Fair Isaac Corp. (FICO) said that it would be changing the way it calculates credit scores by tweaking included parameters. By taking into consideration bills that have already been settled, credits scores can go up, improving an individual's shot at being allowed to take out a loan.
FICO announced that it would be taking a consumer's failure to pay a bill, if the bill has been settled with a collection agency, out of the equation when calculating credit scores while at the same time reducing the weight that unpaid medical bills have. Records from as far back as seven years are factored in when determining credit scores and this has left many with low ratings despite having already settled their dues.
The change is expected to boost lending, especially for borrowers who have been either denied or given high interest rates because of low credit scores. Medical collection affects credit reports for around 64.3 million U.S. Consumers, according to credit bureau Experian.
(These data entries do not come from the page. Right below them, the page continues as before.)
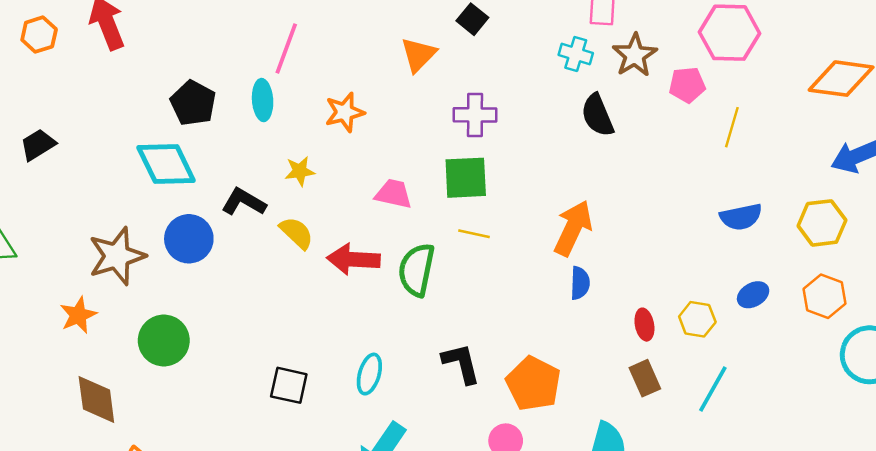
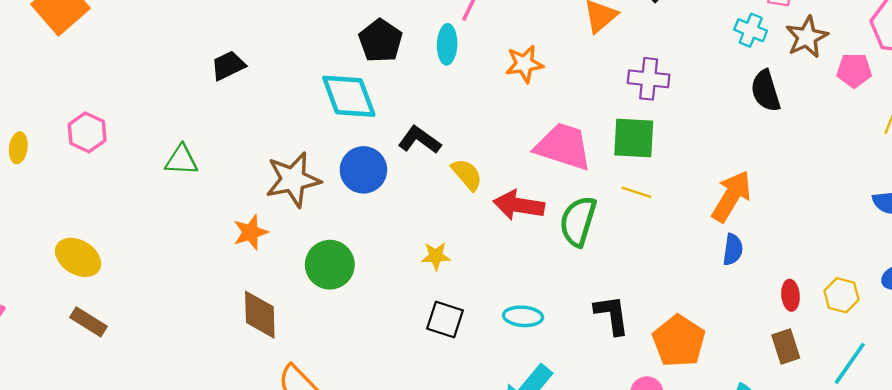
yellow star: (300, 171) -> (436, 256), moved
pink trapezoid: (394, 194) -> (563, 146), size x1.6
cyan ellipse: (369, 374) -> (523, 316), turned 72

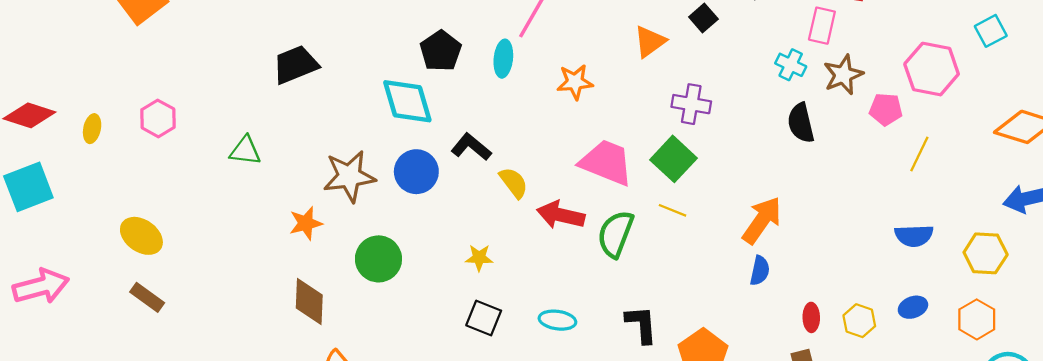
black trapezoid: (228, 66) -> (295, 65), size x1.4
green square: (634, 138) -> (673, 159), turned 36

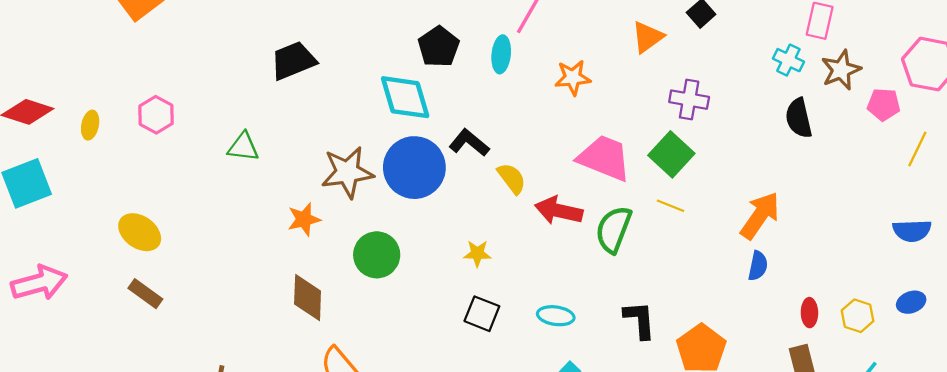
blue circle: (416, 172) -> (414, 168), size x1.4

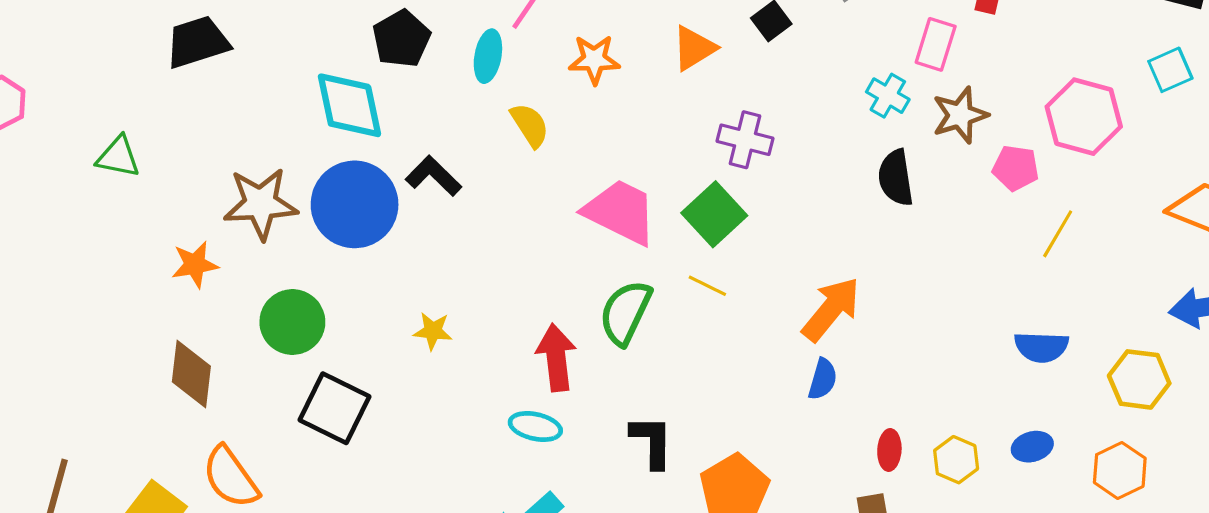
orange star: (573, 78) -> (594, 59), moved
yellow semicircle: (512, 178) -> (530, 125), moved
red arrow: (559, 211) -> (556, 358), moved, turned 66
black square: (482, 314) -> (334, 408), moved, size x1.4

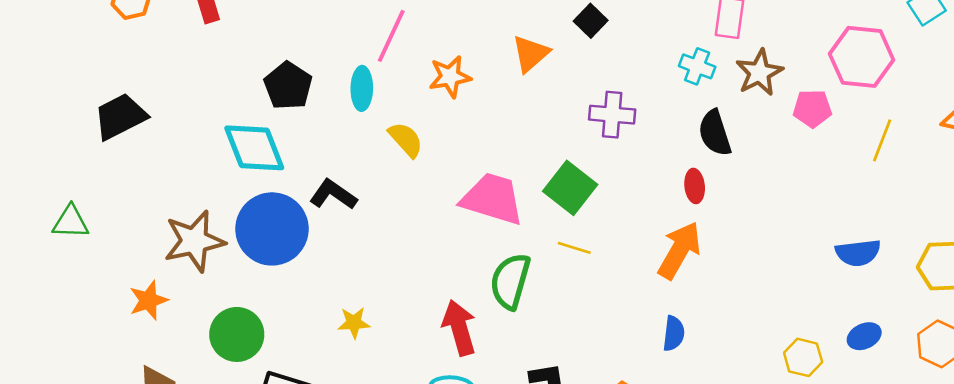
purple cross: (745, 140) -> (612, 115), moved
yellow line: (1058, 234) -> (882, 140), moved
blue semicircle: (823, 379) -> (674, 333), moved
red ellipse: (889, 450) -> (695, 186), moved

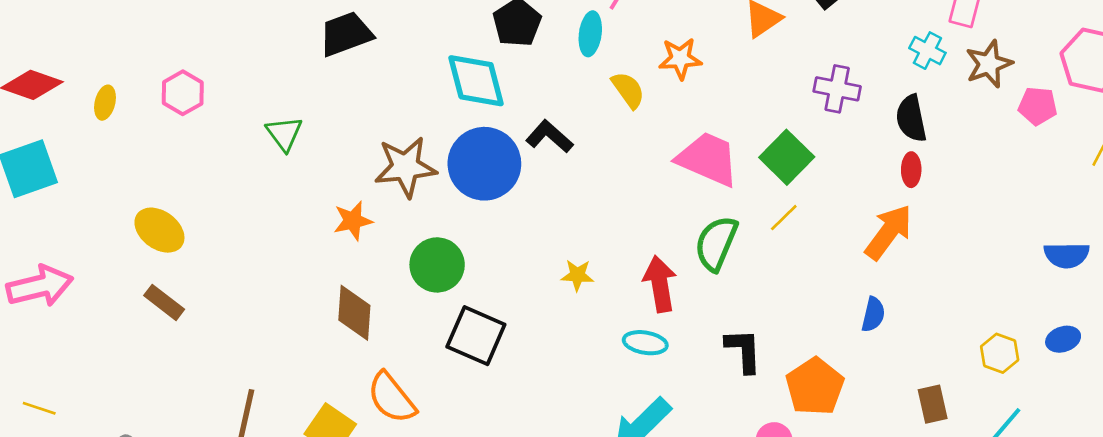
orange star: (450, 77) -> (680, 58), moved
black semicircle: (715, 133) -> (911, 118), moved
green triangle: (71, 222) -> (284, 134), turned 45
yellow line: (574, 248) -> (784, 218), turned -68
yellow star: (354, 323) -> (577, 275), moved

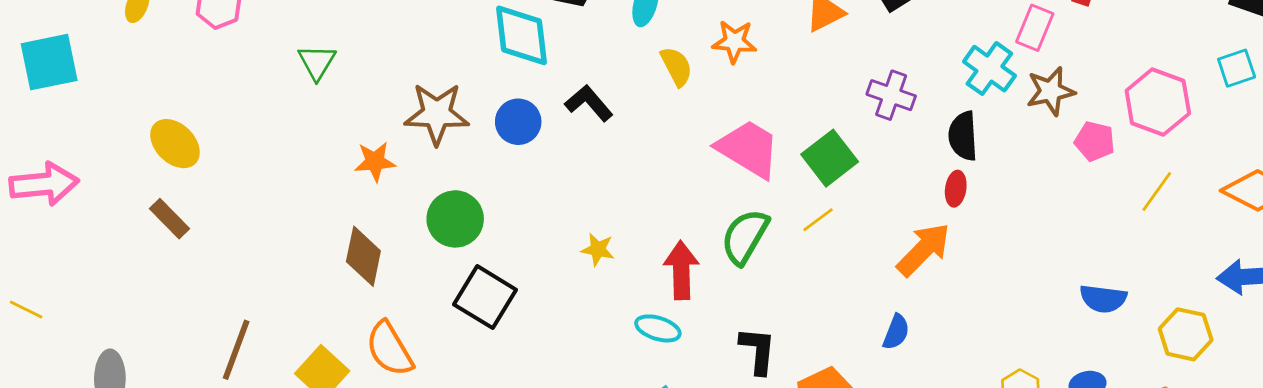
cyan cross: (927, 51) -> (989, 69), size x1.4
blue circle: (484, 164) -> (518, 122), size x0.6

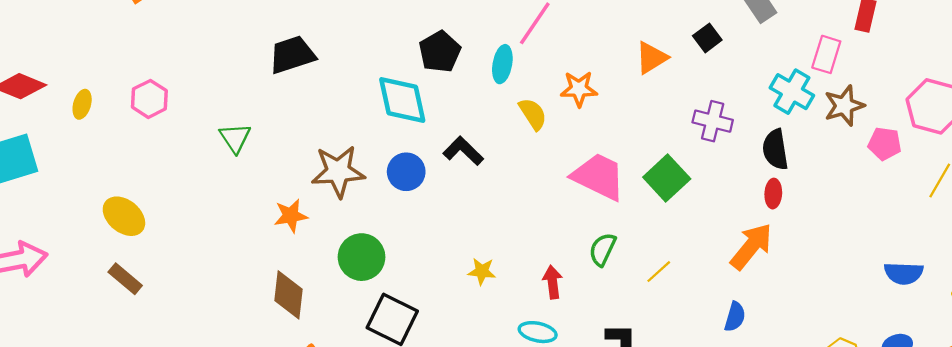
yellow line: (818, 220) -> (659, 272), moved
green semicircle: (745, 237) -> (603, 249), size x0.7
red arrow: (681, 270) -> (553, 282), size x0.7

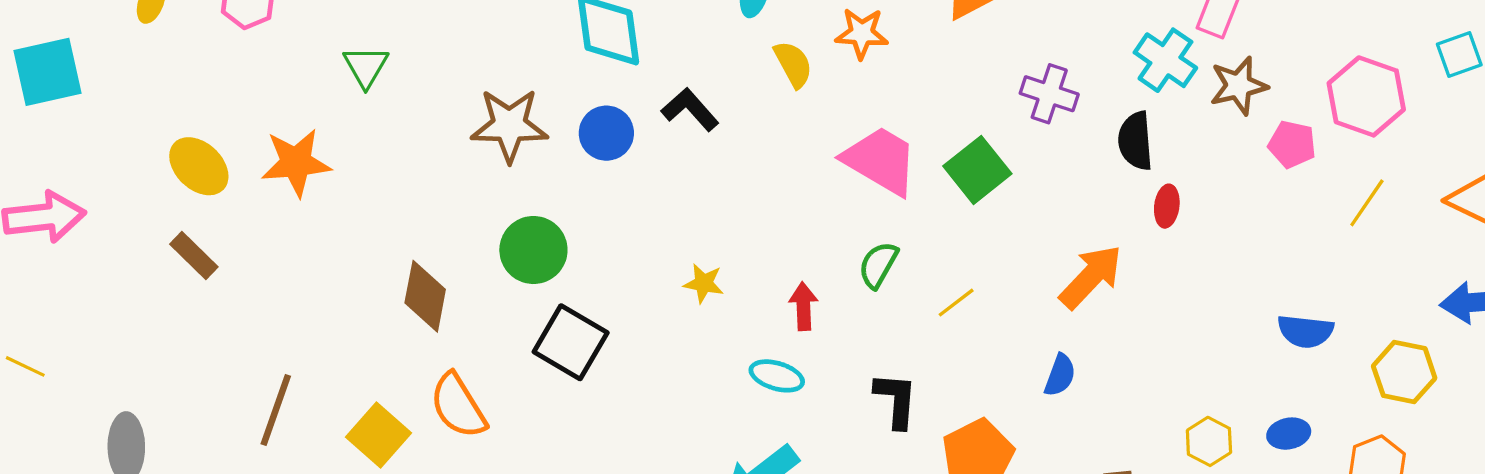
red ellipse: (773, 194) -> (1167, 206), moved
orange star: (291, 216) -> (296, 163), moved, size x1.4

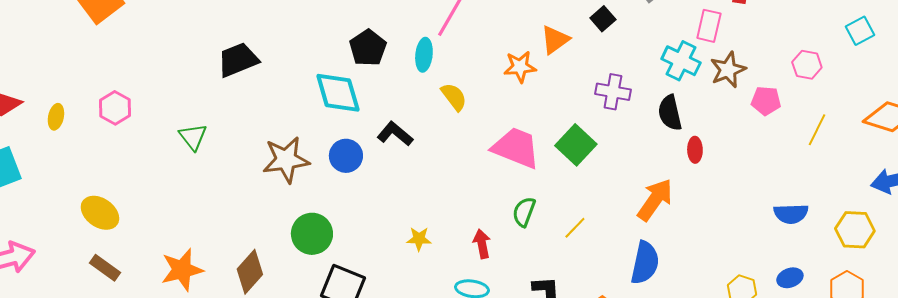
orange star: (862, 33) -> (520, 67), moved
pink hexagon: (1366, 96) -> (807, 65), size x0.6
orange star: (296, 163) -> (182, 270), moved
brown diamond: (425, 296) -> (250, 272), turned 39
blue semicircle: (1060, 375) -> (645, 263), size x1.6

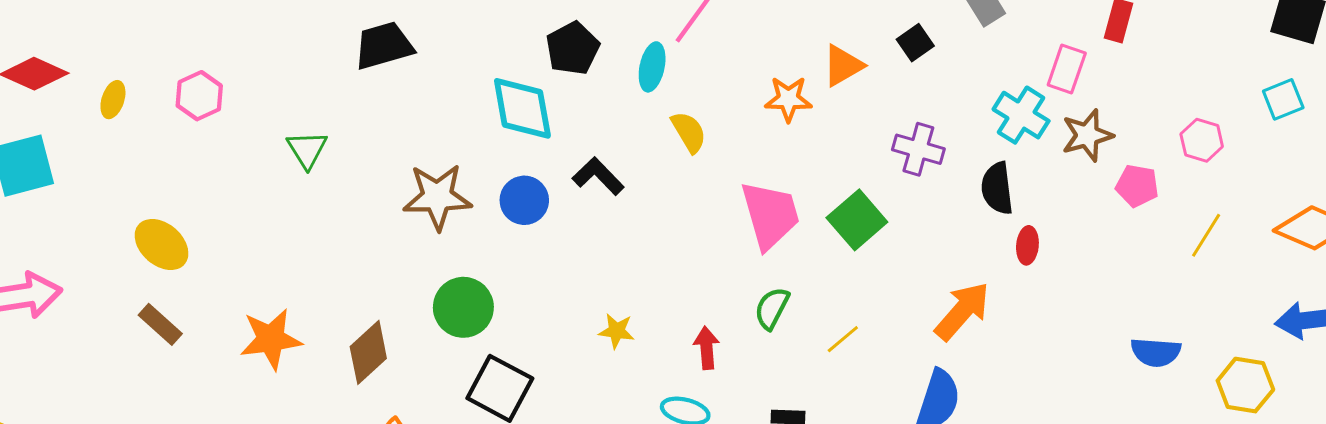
pink trapezoid: (516, 148) -> (770, 215), turned 46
The new scoring system can increase credit scores by up to 25 points when only unpaid medical debts tarnish an otherwise good credit history. Ranging from 300 to 850 points, credit scores are calculated by using information from Experian, Equifax and Transunion, the three major credit bureaus in the U.S. According to research from the CEB Tower Group, about 90% of the time FICO scores are used to determine loan decisions.
John Ulzheimer, Credit Sesame credit expert and former FICO employee, said that the new system will not really affect whether a loan is approved or denied but rather will determine the kind of rate consumers are given.
"It takes a long time for credit scoring systems to achieve critical mass. It takes years for lenders to gravitate from older versions to newer versions. The changes will only help consumers in as much as the lenders they apply with actually use that new score," he adds.
Fannie Mae, for instance, is one of the many financial institutions that are using the older FICO system, and spokesman Pete Bekel has said that the company is confident in what it uses to as standards to determine if loans should eligible for purchase. The FICO 8 came out in 2008.
FICO's new credit scoring system is the result of the company addressing concerns from regulators and lenders about the prominent role of medical debt in collections. Two years of worth of consumer data were studied and it was determined that unpaid medical debt is not a clear credit risk indicator, prompting the change in the credit scoring system.
Called FICO 9, the new scoring system will roll out later this year.